* Description of the task *
Each record needs to be retyped exactly, though its pictures should not appear.
Segment Start: Source data
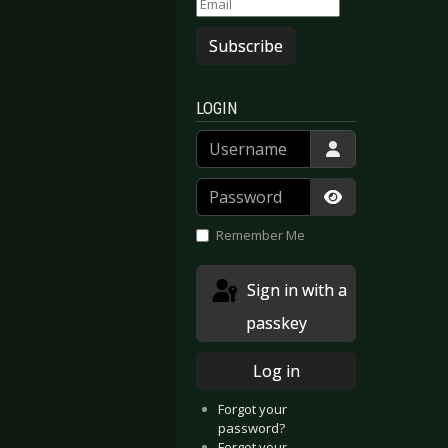
Subscribe
LOGIN
Username
Password
Show Passwor
Remember Me
Sign in with a
passkey
Log in
Forgot your
password?
Forgot your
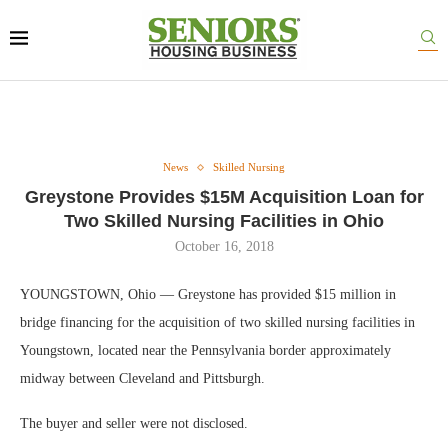
News
Skilled Nursing
Greystone Provides $15M Acquisition Loan for
Two Skilled Nursing Facilities in Ohio
October 16, 2018
YOUNGSTOWN, Ohio — Greystone has provided $15 million in
bridge financing for the acquisition of two skilled nursing facilities in
Youngstown, located near the Pennsylvania border approximately
midway between Cleveland and Pittsburgh.
The buyer and seller were not disclosed.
Segment End: Source data
* Written solution *
Subscribe
LOGIN
Username
Password
Show Passwor
Remember Me
Sign in with a
passkey
Log in
Forgot your
password?
Forgot your
News
Skilled Nursing
Greystone Provides $15M Acquisition Loan for
Two Skilled Nursing Facilities in Ohio
October 16, 2018
YOUNGSTOWN, Ohio — Greystone has provided $15 million in
bridge financing for the acquisition of two skilled nursing facilities in
Youngstown, located near the Pennsylvania border approximately
midway between Cleveland and Pittsburgh.
The buyer and seller were not disclosed.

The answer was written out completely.